Old-fashioned fun is the order of the day in “Knives Out,” director Rian Johnson‘s ensemble cast whodunit. Sometimes sticking with a classic storytelling formula can be the best decision, and this straightforward, literal-minded mystery should appeal to just about everyone.
In a homage to Agatha Christie, this modern-day murder mystery takes place in the Thrombey mansion in Massachusetts. When renowned crime novelist Harlan Thrombey (Christopher Plummer) is found dead in his estate the evening of his 85th birthday, famous detective Benoit Blanc (Daniel Craig) is hired to investigate. With the entire family and staff being treated as suspects, Blanc must evaluate each and every lie and truth to find out what really happened to the deceased patriarch. Greed is exposed and rivalries boil over, but was it really a murder, or simply a suicide?
The story unfolds unexpectedly, as the manner of death is revealed early on. The majority of the film is spent unraveling yet another big mystery and is told through a series of confessions, motives, and misdirections. It’s not particularly well structured, but the classic mystery clichés make the film easily accessible and very fun to watch. Then again, what isn’t inherently enjoyable about watching a family of entitled, rich jerks squirm?
The casting is on point, and every performance is top notch. It’s amusing to see Hollywood royalty performing as character actors or so strongly against type. Michael Shannon plays a weak younger brother, Toni Collette is a free spirited hippie type, and Craig is terrific at bringing a true Southern-fried swagger to his Poirot-style sleuth. The supporting turns from Ana de Armas, Jamie Lee Curtis, Don Johnson, and Chris Evans and are also strong, but it’s Craig who steals the show. His performance is over the top in the most enjoyable way possible.
Most everything here works and works well. The script is well-written and the film is well-directed, and the set design is one of the best things about the movie.

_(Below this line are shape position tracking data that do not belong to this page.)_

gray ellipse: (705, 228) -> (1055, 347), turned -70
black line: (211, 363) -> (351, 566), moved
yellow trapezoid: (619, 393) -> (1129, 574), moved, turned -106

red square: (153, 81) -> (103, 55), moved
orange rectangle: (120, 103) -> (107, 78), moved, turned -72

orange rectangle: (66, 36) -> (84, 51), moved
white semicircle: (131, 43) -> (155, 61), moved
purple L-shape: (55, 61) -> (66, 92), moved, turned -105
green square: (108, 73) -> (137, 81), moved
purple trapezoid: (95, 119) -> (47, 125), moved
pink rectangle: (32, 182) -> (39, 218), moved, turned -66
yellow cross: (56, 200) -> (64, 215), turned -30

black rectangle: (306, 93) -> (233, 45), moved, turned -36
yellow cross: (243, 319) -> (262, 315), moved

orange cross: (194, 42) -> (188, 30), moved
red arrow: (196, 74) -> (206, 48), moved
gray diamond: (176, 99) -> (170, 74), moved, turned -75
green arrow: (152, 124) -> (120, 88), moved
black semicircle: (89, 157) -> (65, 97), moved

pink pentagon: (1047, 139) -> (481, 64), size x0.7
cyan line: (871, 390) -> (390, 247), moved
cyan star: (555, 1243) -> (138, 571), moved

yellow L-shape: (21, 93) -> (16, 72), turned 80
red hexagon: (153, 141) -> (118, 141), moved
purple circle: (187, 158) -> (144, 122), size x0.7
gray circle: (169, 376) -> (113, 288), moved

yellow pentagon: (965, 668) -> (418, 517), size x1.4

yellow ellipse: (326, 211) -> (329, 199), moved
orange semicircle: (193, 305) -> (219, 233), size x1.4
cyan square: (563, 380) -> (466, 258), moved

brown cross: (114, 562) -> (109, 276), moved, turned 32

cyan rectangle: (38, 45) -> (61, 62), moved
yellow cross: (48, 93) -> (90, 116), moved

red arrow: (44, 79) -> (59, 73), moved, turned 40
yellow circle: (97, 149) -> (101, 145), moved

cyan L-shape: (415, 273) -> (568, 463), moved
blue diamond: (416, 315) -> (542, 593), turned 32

As one character snarkily remarks in the film, it’s like the story takes place in a “real-life version of Clue.” It’s difficult to find much to criticize because it’s so enjoyable to watch.
Ultimately the film is not as clever as it thinks it is, and it’s a bit of a letdown when the big reveal and twist is finally exposed. But the crowd-pleasing “Knives Out” is entertaining if not entirely satisfying.